I’ve used AI as a conversational tool to assist in finding legitimate information to answer search queries (not just accept its output at face value) and generating boilerplate code (and not just using it as another stack overflow and copying and paste the code it gives you without understanding). The challenge is that if we try to replace 100% of the task of communication or research or coding, you eventually lose those skills. And I worry for Jrs who are just building those skills but have totally relied on AI to do the work that’s supposed to teach them those skills.
You seriously need to look up gatekeeping because that’s not what it means at all.
Also you are making stuff up. No one has ever been against learning Latin, it is always being seen as something that a sophisticated gentleman knows, literally the opposite of whatever random nonsense you’re claiming right now.

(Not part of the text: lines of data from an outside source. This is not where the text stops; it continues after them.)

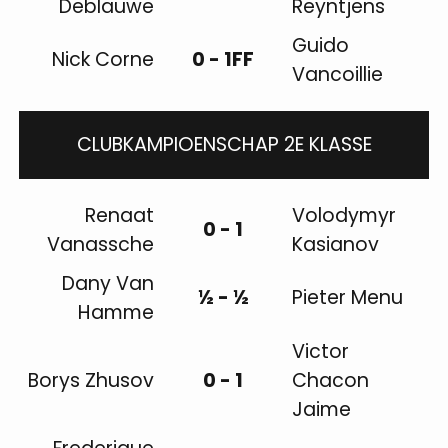
Deblauwe
Reyntjens
Guido
Nick Corne
0 - 1FF
Vancoillie
CLUBKAMPIOENSCHAP 2E KLASSE
Renaat
Volodymyr
0 - 1
Vanassche
Kasianov
Dany Van
½ - ½
Pieter Menu
Hamme
Victor
Borys Zhusov
0 - 1
Chacon
Jaime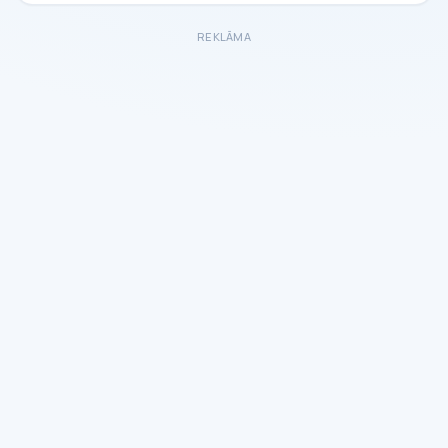
REKLĀMA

This does not sound good for those people. Writing is a way of thinking. AI writing assistants are competitive cognitive artifacts. People who use AI to write most of their written communication will get worse at thinking through writing.
Hey this that you’re doing is called gate keeping.
We got multiple versions of these every time a new tech comes along.
People defending typewriters. Or learning Latin. Or something better than a quill and jar of ink. Or paper being affordable.
Just. Stop.
There is published research that using AI makes people worse at critical thinking. It’s not gatekeeping, it’s a legitimate concern.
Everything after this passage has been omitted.